Work instructions -
Copy out all lines of the listing below that hold "можете".

Provided data -
[Start of Attachment]
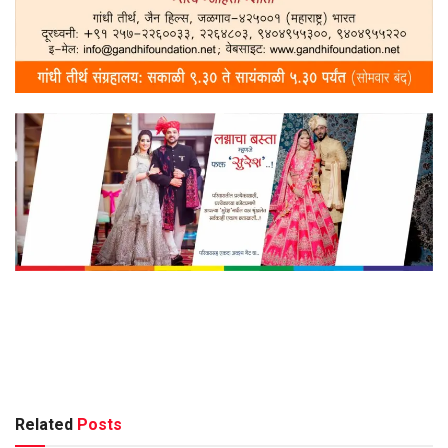
Related
Posts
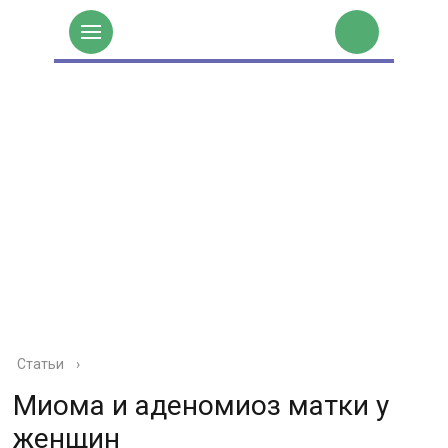
Статьи
›
Миома и аденомиоз матки у
женщин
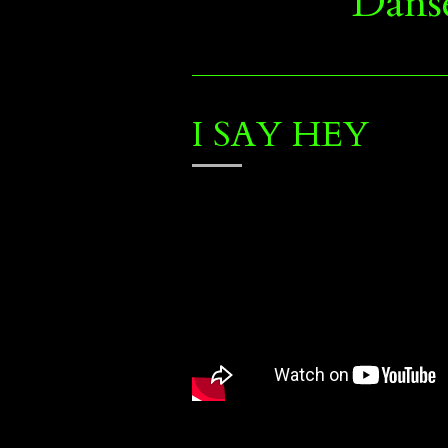
Danse
I SAY HEY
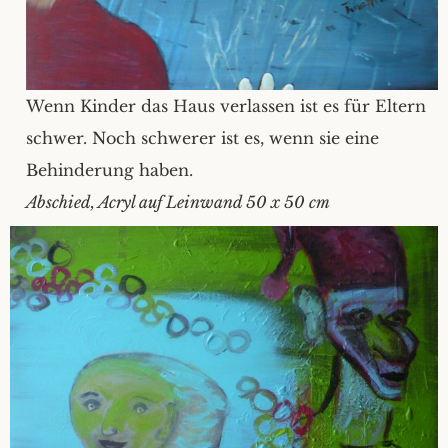
Wenn Kinder das Haus verlassen ist es für Eltern
schwer. Noch schwerer ist es, wenn sie eine
Behinderung haben.
Abschied, Acryl auf Leinwand 50 x 50 cm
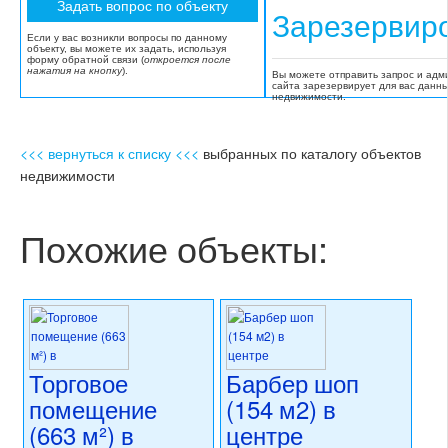
Зарезервир
Если у вас возникли вопросы по данному
объекту, вы можете их задать, используя
форму обратной связи (
откроется после
нажатия на кнопку
).
Вы можете отправить запрос и адм
сайта зарезервирует для вас данн
недвижимости.
<<< вернуться к списку <<<
выбранных по каталогу объектов
недвижимости
Похожие объекты:
Торговое
Барбер шоп
помещение
(154 м2) в
(663 м²) в
центре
[End of Attachment]
Result of this task -
объекту, вы можете их задать, используя
Вы можете отправить запрос и адм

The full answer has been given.